● What is expected
Below are records to print word for word; include none of their pictures.

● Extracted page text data
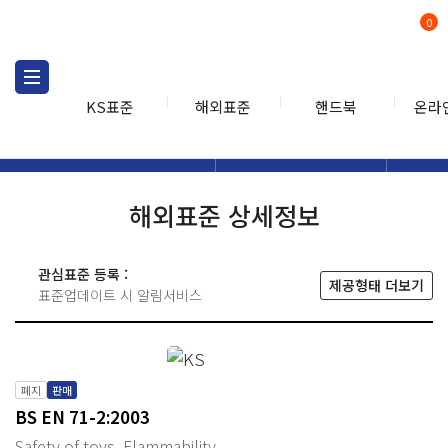
0
KS표준
해외표준
핸드북
온라
해외표준
해외표준검색
해외표
검색
해외표준 상세정보
관심표준 등록 :
제공형태 더보기
표준업데이트 시 알림서비스
폐지
판매
BS EN 71-2:2003
Safety of toys. Flammability.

● Solved exercise
0
KS표준
해외표준
핸드북
온라
해외표준
해외표준검색
해외표
검색
해외표준 상세정보
관심표준 등록 :
제공형태 더보기
표준업데이트 시 알림서비스
폐지
판매
BS EN 71-2:2003
Safety of toys. Flammability.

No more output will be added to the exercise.